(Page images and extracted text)
_ _ _ _ _ _ _
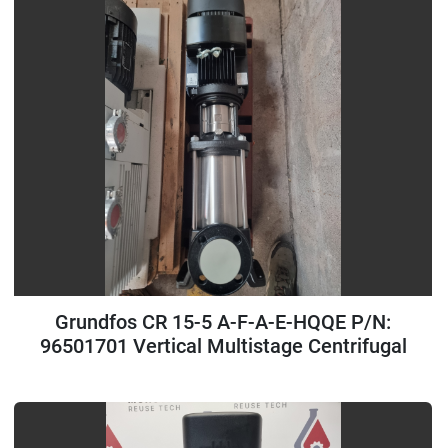
Grundfos CR 15-5 A-F-A-E-HQQE P/N:
96501701 Vertical Multistage Centrifugal
Pump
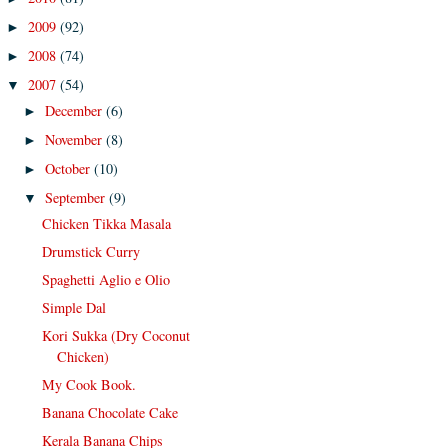
2009
(92)
►
2008
(74)
►
2007
(54)
▼
December
(6)
►
November
(8)
►
October
(10)
►
September
(9)
▼
Chicken Tikka Masala
Drumstick Curry
Spaghetti Aglio e Olio
Simple Dal
Kori Sukka (Dry Coconut
Chicken)
My Cook Book.
Banana Chocolate Cake
Kerala Banana Chips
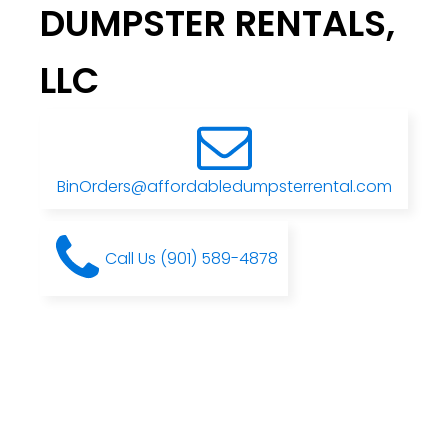
DUMPSTER RENTALS,
LLC
BinOrders@affordabledumpsterrental.com
Call Us (901) 589-4878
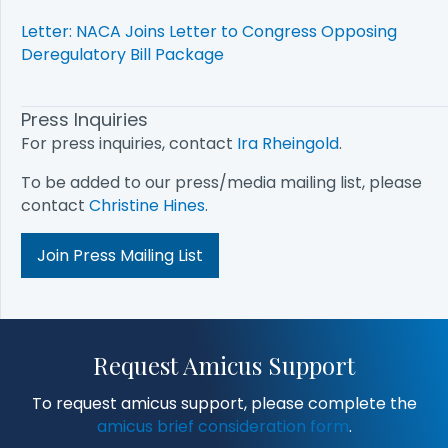
Letter: NACA Joins Letter to Congress Opposing
Deregulatory Bill Package
Press Inquiries
For press inquiries, contact
Ira Rheingold
.
To be added to our press/media mailing list, please
contact
Christine Hines
.
Join Press Mailing List
Request Amicus Support
To request amicus support, please complete the
amicus brief consideration form
.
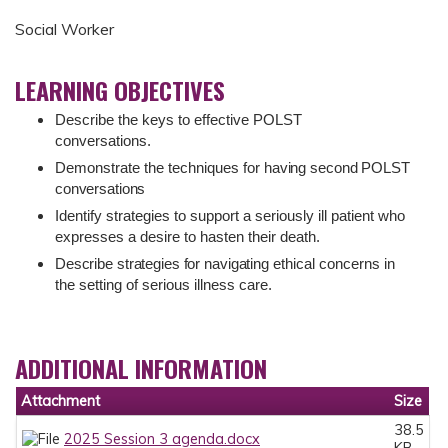
Social Worker
LEARNING OBJECTIVES
Describe the keys to effective POLST
conversations.
Demonstrate the techniques for
having
second
POLST
conversations
Identify strategies to support a seriously ill patient who
expresses a desire to hasten their death.
Describe
strategies
for
navigating
ethical concerns in
the setting of serious illness care.
ADDITIONAL INFORMATION
Attachment
Size
38.5
2025 Session 3 agenda.docx
KB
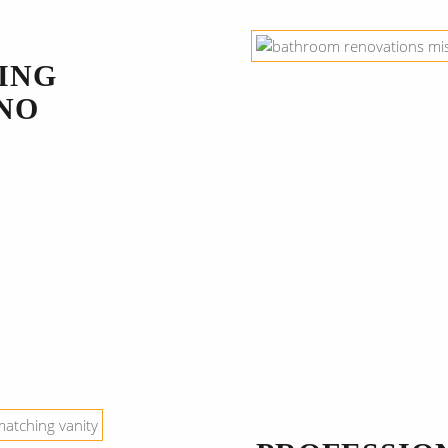
ING
NO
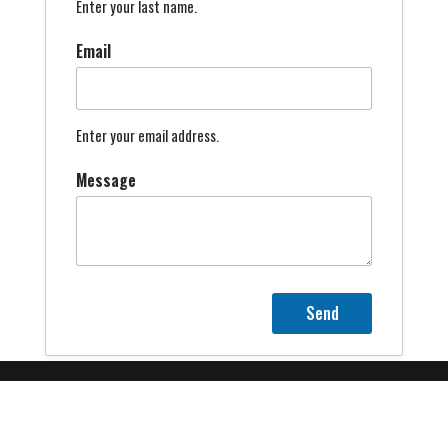
Enter your last name.
Email
Enter your email address.
Message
_ _ _ _ _ _ _
*Exercise prompt:* Go through the records above and, whenever a line includes the word "strategies", copy it.

*Your solution:*
Identify strategies to support a seriously ill patient who
strategies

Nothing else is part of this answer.